● EXERCISE BRIEF
After locating "Công tác Văn phòng" in the listing below, copy that line and each one after it exactly, ending with the line that has "materna extraída".

============

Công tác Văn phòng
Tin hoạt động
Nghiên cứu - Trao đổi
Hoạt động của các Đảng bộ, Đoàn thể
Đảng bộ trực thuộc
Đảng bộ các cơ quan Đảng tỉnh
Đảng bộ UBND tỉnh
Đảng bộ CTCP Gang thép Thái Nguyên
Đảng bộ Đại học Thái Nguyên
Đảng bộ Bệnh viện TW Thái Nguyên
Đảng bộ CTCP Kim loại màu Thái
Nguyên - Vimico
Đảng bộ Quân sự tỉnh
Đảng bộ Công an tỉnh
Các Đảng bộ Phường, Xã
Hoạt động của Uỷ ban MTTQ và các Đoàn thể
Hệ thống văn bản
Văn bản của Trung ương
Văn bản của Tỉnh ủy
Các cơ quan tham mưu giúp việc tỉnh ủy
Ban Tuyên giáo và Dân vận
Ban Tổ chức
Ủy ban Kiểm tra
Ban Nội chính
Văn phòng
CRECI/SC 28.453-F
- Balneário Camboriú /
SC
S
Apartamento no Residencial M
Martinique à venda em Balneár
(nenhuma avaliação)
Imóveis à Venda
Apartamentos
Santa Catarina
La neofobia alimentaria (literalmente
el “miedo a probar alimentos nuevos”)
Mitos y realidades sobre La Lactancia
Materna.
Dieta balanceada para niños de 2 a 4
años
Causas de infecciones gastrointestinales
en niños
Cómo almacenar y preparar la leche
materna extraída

============

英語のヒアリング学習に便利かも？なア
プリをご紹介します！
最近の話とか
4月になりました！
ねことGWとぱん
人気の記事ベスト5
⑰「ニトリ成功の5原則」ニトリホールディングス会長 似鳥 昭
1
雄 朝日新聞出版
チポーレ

============

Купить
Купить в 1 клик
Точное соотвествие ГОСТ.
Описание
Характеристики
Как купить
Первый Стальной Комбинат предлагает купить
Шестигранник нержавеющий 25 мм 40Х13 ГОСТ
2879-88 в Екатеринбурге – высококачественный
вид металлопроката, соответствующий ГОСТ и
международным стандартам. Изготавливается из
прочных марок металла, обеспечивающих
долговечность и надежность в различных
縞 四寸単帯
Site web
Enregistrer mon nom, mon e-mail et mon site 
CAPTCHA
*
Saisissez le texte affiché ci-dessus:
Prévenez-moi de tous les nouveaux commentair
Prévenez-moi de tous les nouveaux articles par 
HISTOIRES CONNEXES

============

● ANSWER SECTION
Công tác Văn phòng
Tin hoạt động
Nghiên cứu - Trao đổi
Hoạt động của các Đảng bộ, Đoàn thể
Đảng bộ trực thuộc
Đảng bộ các cơ quan Đảng tỉnh
Đảng bộ UBND tỉnh
Đảng bộ CTCP Gang thép Thái Nguyên
Đảng bộ Đại học Thái Nguyên
Đảng bộ Bệnh viện TW Thái Nguyên
Đảng bộ CTCP Kim loại màu Thái
Nguyên - Vimico
Đảng bộ Quân sự tỉnh
Đảng bộ Công an tỉnh
Các Đảng bộ Phường, Xã
Hoạt động của Uỷ ban MTTQ và các Đoàn thể
Hệ thống văn bản
Văn bản của Trung ương
Văn bản của Tỉnh ủy
Các cơ quan tham mưu giúp việc tỉnh ủy
Ban Tuyên giáo và Dân vận
Ban Tổ chức
Ủy ban Kiểm tra
Ban Nội chính
Văn phòng
CRECI/SC 28.453-F
- Balneário Camboriú /
SC
S
Apartamento no Residencial M
Martinique à venda em Balneár
(nenhuma avaliação)
Imóveis à Venda
Apartamentos
Santa Catarina
La neofobia alimentaria (literalmente
el “miedo a probar alimentos nuevos”)
Mitos y realidades sobre La Lactancia
Materna.
Dieta balanceada para niños de 2 a 4
años
Causas de infecciones gastrointestinales
en niños
Cómo almacenar y preparar la leche
materna extraída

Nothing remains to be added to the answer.